Over two weeks ago I co-presented at the Open University of Catalonia’s “Pushing the Boundaries of Higher Ed”  symposium with Brian Lamb. Our session was centered on the “zen-like emptiness” of the Next Generational Digital Learning Environment (NGDLE). Brian and I actually prepared for this session months in advance, promising a new high-water mark for us as collaborators, and what did we got for it? An empty room 🙂

In fact, I’m not kidding, we did get an empty room. But that probably had more to do with a historic strike for independence in Barcelona than any of our “big ideas.” I guess some things are just more important than others. But let me tell you something, Brian and I were good. Damn good!!! Maybe the best we’ve ever been, but does anyone ever cry for the LMS when it goes offline during Winter break? Exactly.

I have a lot to say about my time in Barcelona and the folks I shared it with, but I think it would be easier to save that for another post lest this one get too unwieldy. So, for the sake of focus, this will simply detail my short 10-minute talk and the question and answer with Brian thereafter. In fact, the session formats is a good place to start. The design of the presentations were quite refreshing. You present for 5-10 minutes, do 5-10 minutes of Q&A with your co-presenter and the audience, and then your co-presenter presents, and you pose questions to him or her. This happened for two panels, and the closing panel was all 4 or 5 presenters being asked additional, pointed questions about a range of topics. It made for a fast-moving, often playful interactions that I quite enjoyed.

In fact, it is important to note CUNY’s own Laia Canals, now at the UOC, put an unbelievable amount of time and energy into the organization and design of this event. And despite the historic events that intervened, it was a truly refreshing and inspiring day. And so much of that has to do with the folks she brought together (although I’m biased), and I’ll dive deeper into that in my follow-up post, so let this stand as partial thank you to Laia for all she did to organize the event.

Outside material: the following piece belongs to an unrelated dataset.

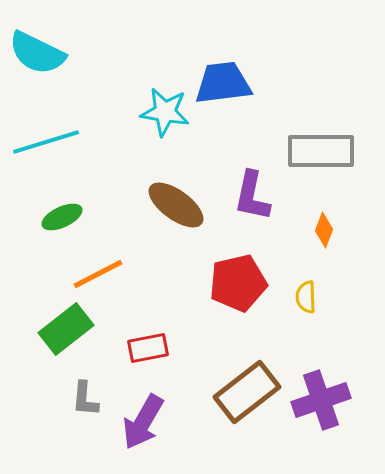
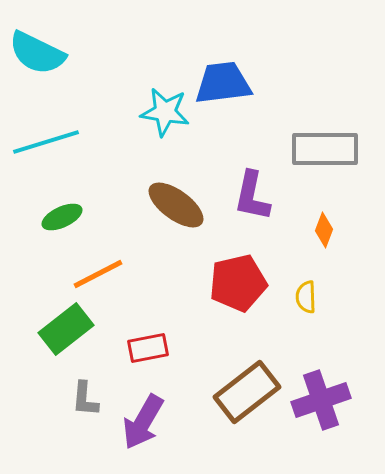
gray rectangle: moved 4 px right, 2 px up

So, my talk was the shortest I’ve given in a while, and I’m finding less is more these days for me. The shorter the talk, the more focused I get—which avoids me trying to make every presentation a history lesson about everything I have done. I’m pathetic.

I started with a quote from Alan Levine’s post “This is Not the Onine Learning You (or we) are Looking For,” a line from which was then illustrated by the great Bryan Mathers. The line:

It’s folders of folders of [folders of…] of documents all the way down.

The LMS… by @bryanMMathers is licenced under CC-BY-ND

I did not elaborate the argument against the Learning Management System all that much, but noted that even when trying to be generous (and Alan certainly was in this post), the the basic design of the LMS has not changed much at all in almost 20 years. It’s file folders all the way down. 

NGDLE by @bryanMMathers is licenced under CC-BY-ND

But we really did not need to critique the LMS, as Brian pointed out brilliantly, because the folks behind the 3 year old EDUCAUSE white paper had done that for us:

What is clear is that the LMS has been highly successful in enabling the administration of learning but less so in enabling learning itself. Tools such as the grade book and mechanisms for distributing materials such as the syllabus are invaluable for the management of a course, but these resources contribute, at best, only indirectly to learning success. Initial LMS designs have been both course- and instructor-centric, which is consonant with the way higher education viewed teaching and learning through the 1990s.

Brian was right, we should send them all EDUPUNK t-shirts, because that’s all we were arguing 6 years before this paper was published. But, for some reason, the ed-tech establishment freaked out and alienated any real discussion that placed the needs and wants of vendors to the side. But 6 short years later the realities we screamed about seem to have become a given. Strange how that happens. And, to be fair, Jon Udell makes a case for the possibilities of LTIs and simple integrations like he has done between Hypothes.is and Canvas, but it was truly alarming just how few interesting and robust integrations have been done for any of the LMSs with something as wildly popular as WordPress. 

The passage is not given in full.